Bernadette crinkled her sloped nose. “I’m afraid you did, sweetie. I know you were in a deep conversation with someone, but Jim did look a little put out.”

“Now I feel bad.” Had she done the same to Jim other times? “I didn’t mean to ignore him.”

“Of course you didn’t,” Meg piped in, her usual optimistic tone. “So, why not make it up to him by insisting he come Saturday night? Spruce yourself up with a spicy outfit and sexy shoes. Crank things up a notch and he might, too.” She winked. “This could bring you two closer together.”

Did she want more from her relationship with Jim? Thanks to the self-help book in her purse—
Unleashing the Past
—and some honest conversations with Ry, Veronica could admit she
did
desire a closer bond with a man lately.

Hadn’t she responded to Ry’s last remark with flirtatious zeal this morning, pushing aside her first reaction to ignore his rather personal remark? He’d left her flattered, she’d said, and further admitted how his opinion mattered a great deal to her.

“Maybe you’re right, Meg.

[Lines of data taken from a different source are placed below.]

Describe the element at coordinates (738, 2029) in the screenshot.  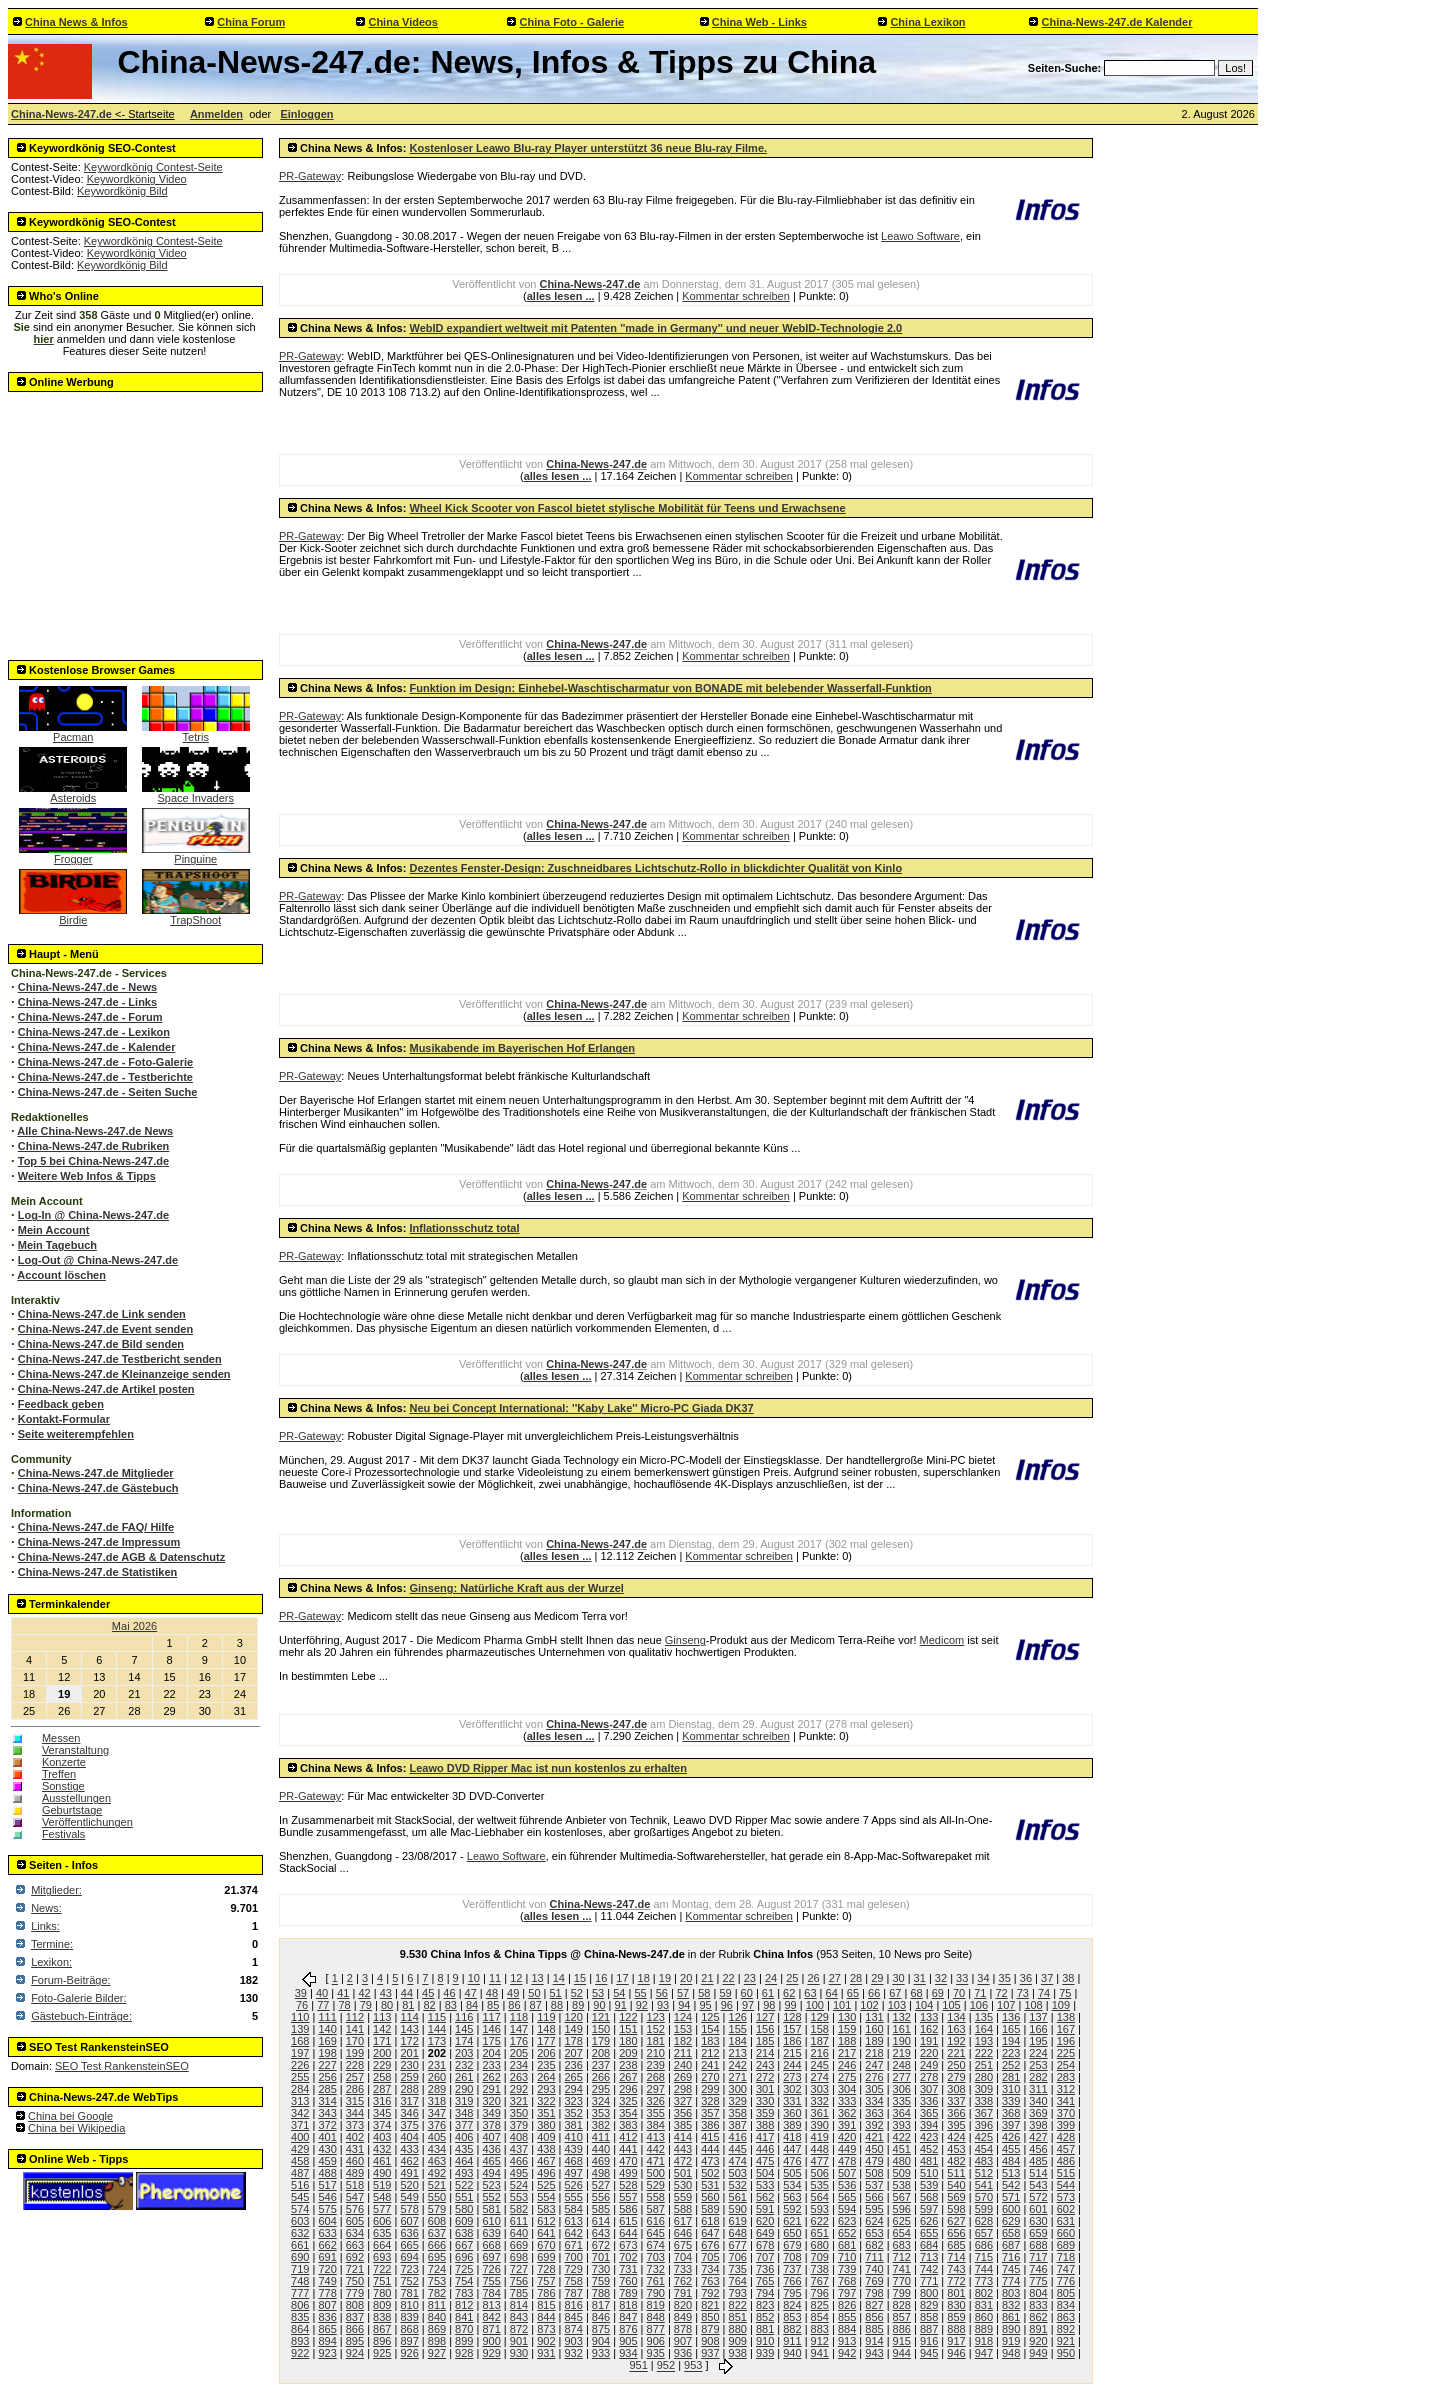
I see `155` at that location.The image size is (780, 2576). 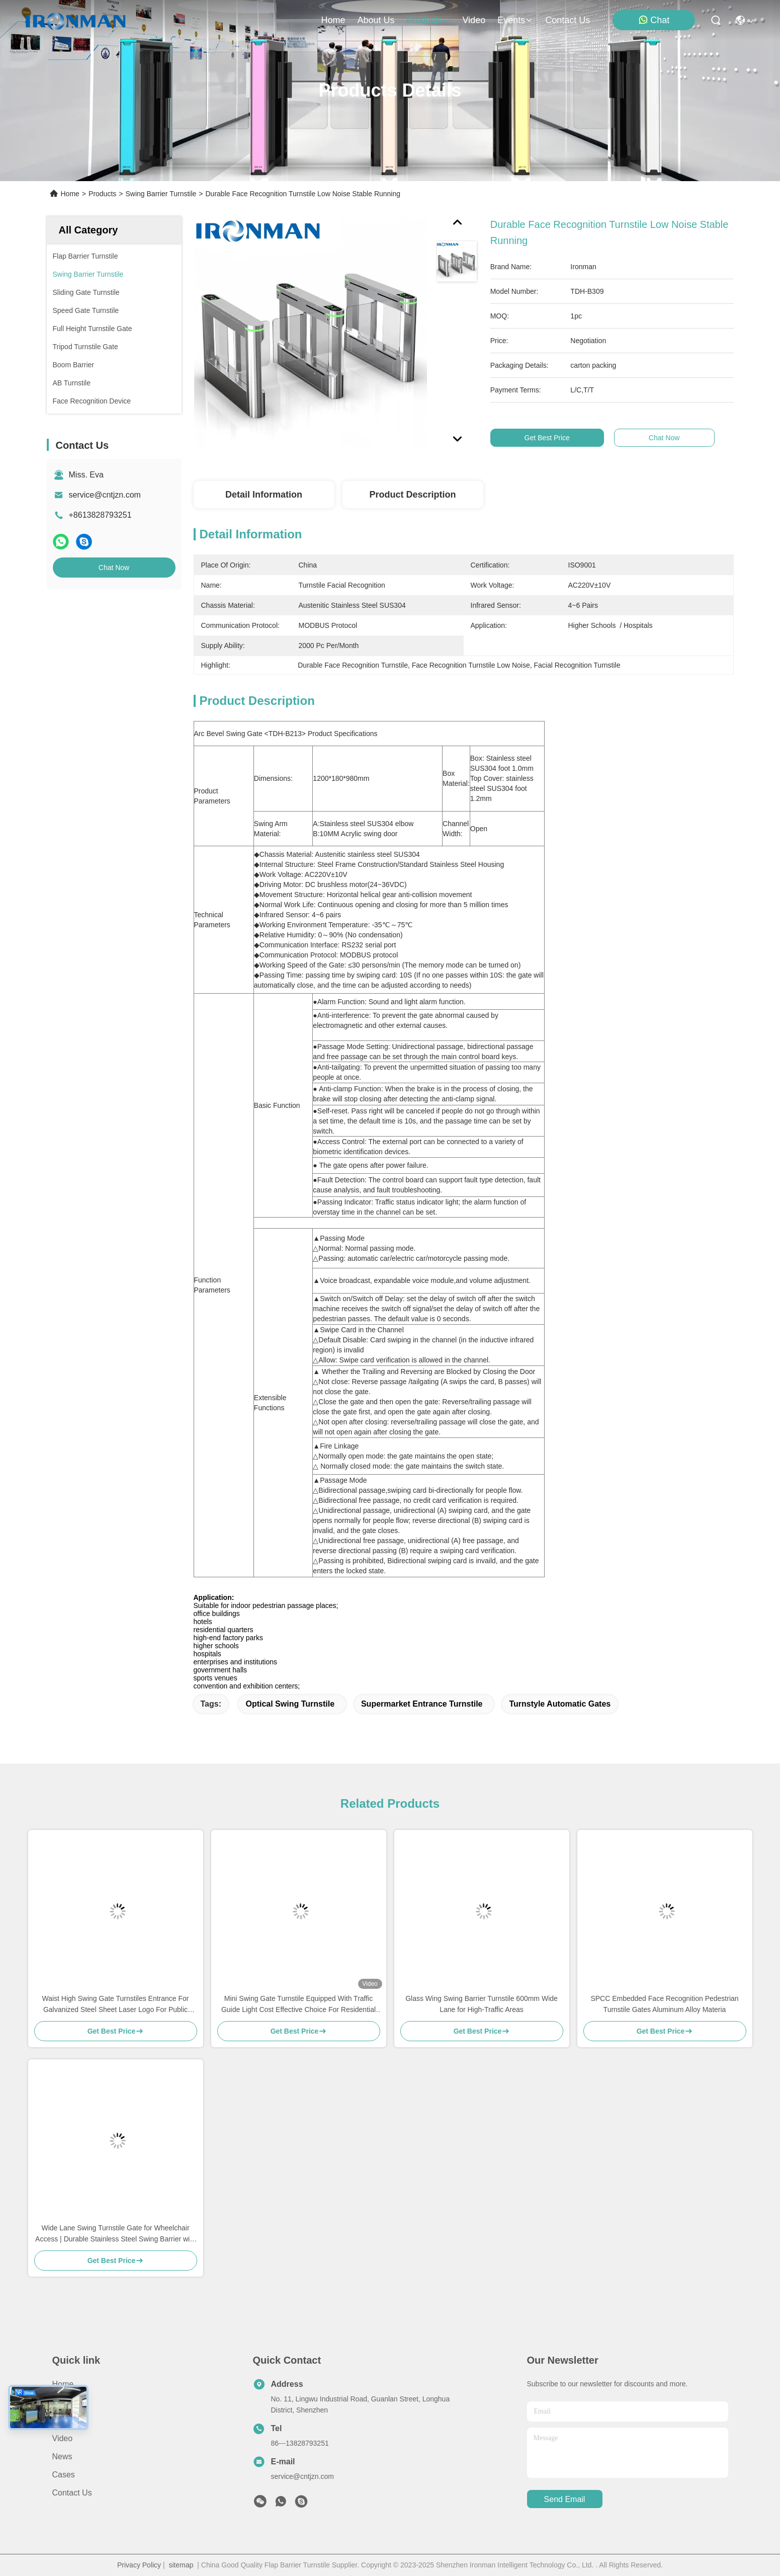 I want to click on Swing Barrier Turnstile, so click(x=160, y=194).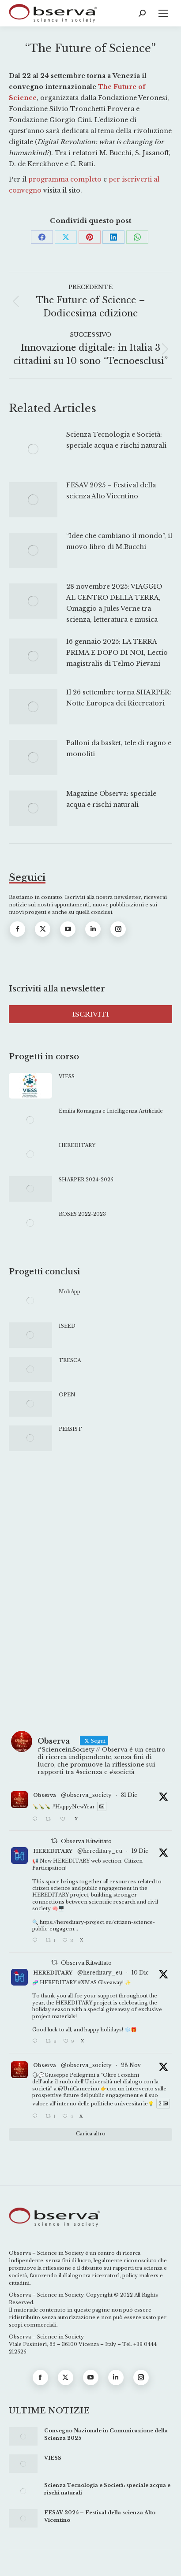  Describe the element at coordinates (78, 2089) in the screenshot. I see `@UniCamerino` at that location.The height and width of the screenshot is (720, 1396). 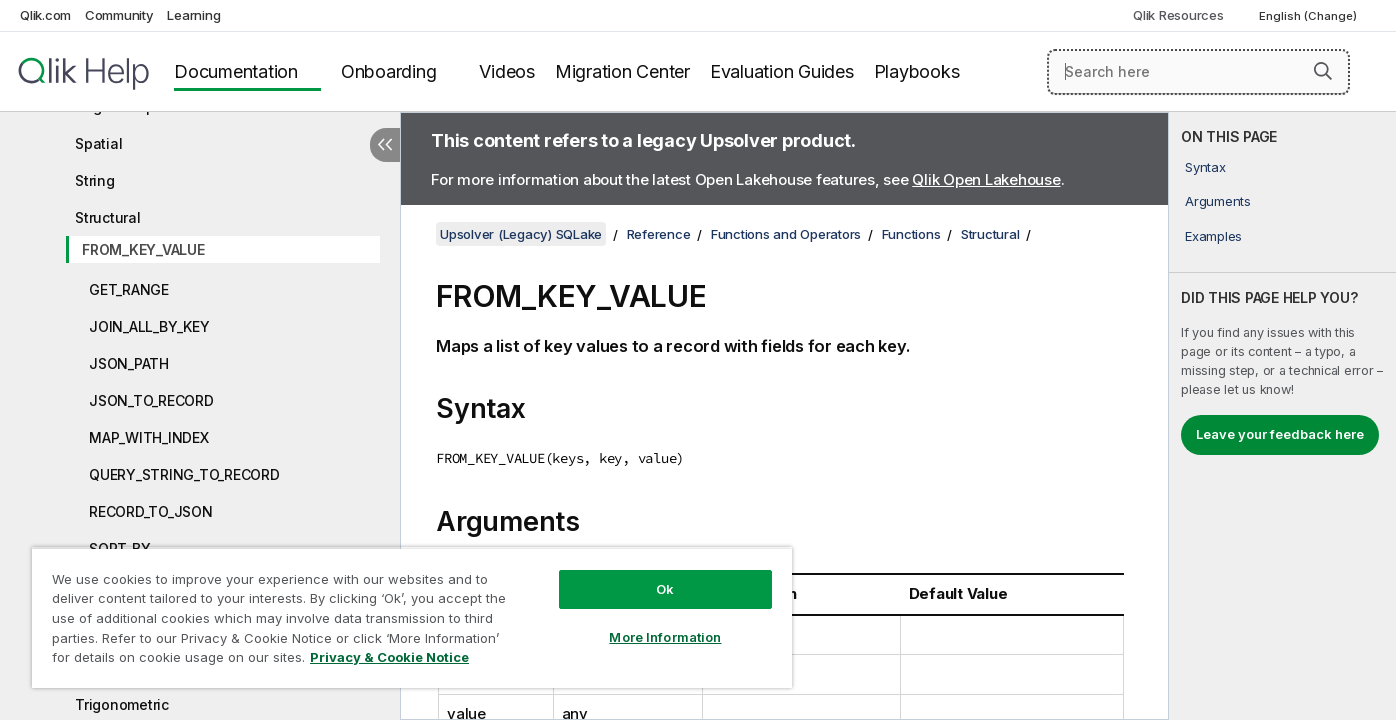 What do you see at coordinates (1205, 167) in the screenshot?
I see `Syntax` at bounding box center [1205, 167].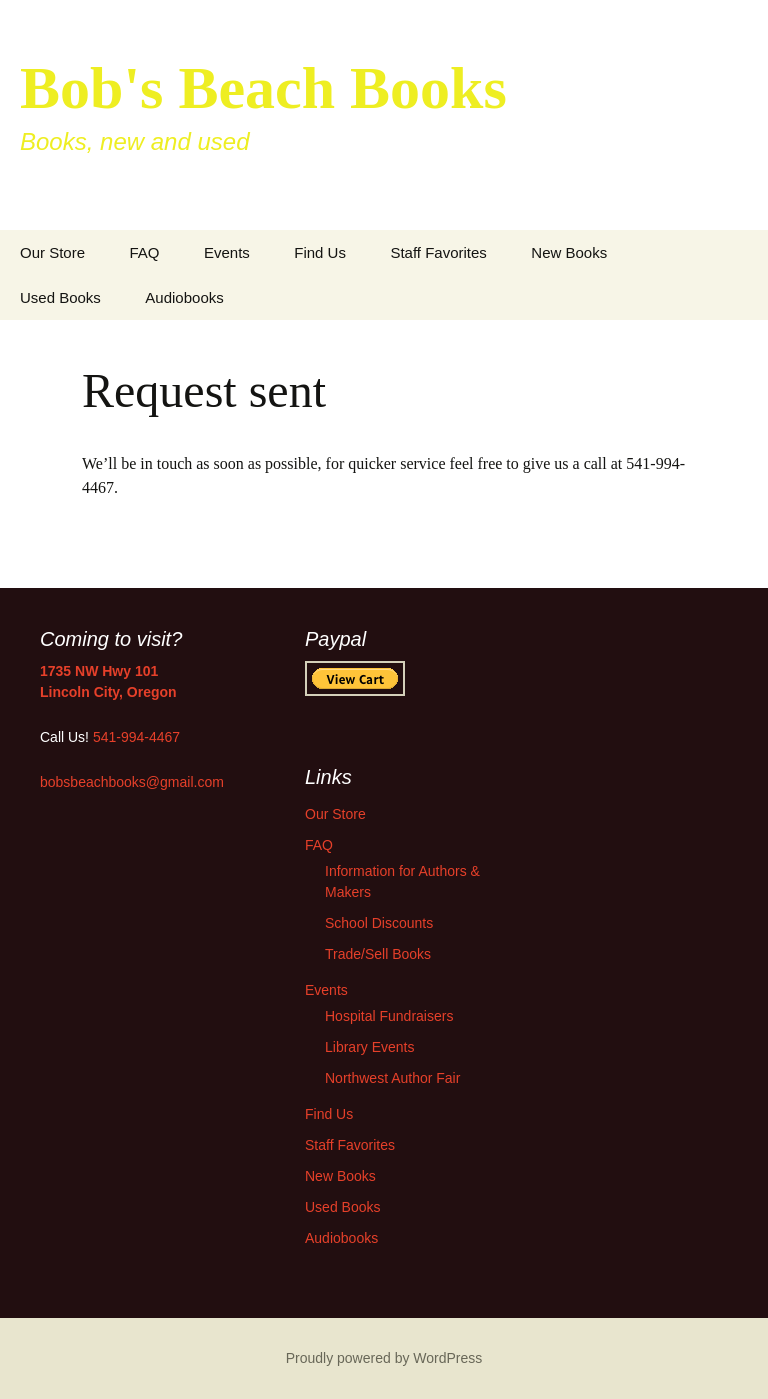  Describe the element at coordinates (144, 252) in the screenshot. I see `FAQ` at that location.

It couldn’t hurt to try a little harder with Jim.”

What did she have to lose? At least this would put her in the driver’s seat of her life for once, not coasting on autopilot as she’d done for too many years.

 

 

Chapter 5

 

“Okay, babe. See you at seven.” Trent tossed the cell phone on the bed. This conversation with Angie left him swamped with doubt over having invited her to Sophie’s birthday party. Family. Close friends. Was this the message he wanted to send to her about their relationship? Yet a tug toward the familiar made him ask her, and she’d readily accepted.

He went into the bathroom, shedding his boxer-briefs and stepping directly into the running shower.

The steamy liquid soothed the ache of his sore muscles. Since seven this morning, he’d worked with Jay around the farm. At this rate, he could quit the gym. Despite the ache all the way to his bones, his spirits were lifted, the work here giving him a sense of belonging.

When finished, he toweled himself dry, wrapped the cloth around his waist, and tidied the day’s shadow on his cheeks, now slightly tanned from being outdoors.

The cast of characters at Sophie’s birthday party would be a mix of worlds colliding. Besides the locals from Northbridge, his brother had invited a few close friends from RGI and, of course, their parents and uncle.

Trent didn’t want to see his father, not after what happened between them seven months ago, which strained their relationship further. To the outside world, Frank Jamieson was a well-known partner and founder of a premier law firm in the US and abroad. To Trent, he was the father who’d ignored him during childhood, the lion’s share of his attention devoted to work. Whenever fate brought them together lately, Trent longed for the days when getting high or drunk eased the discomfort the two had always shared.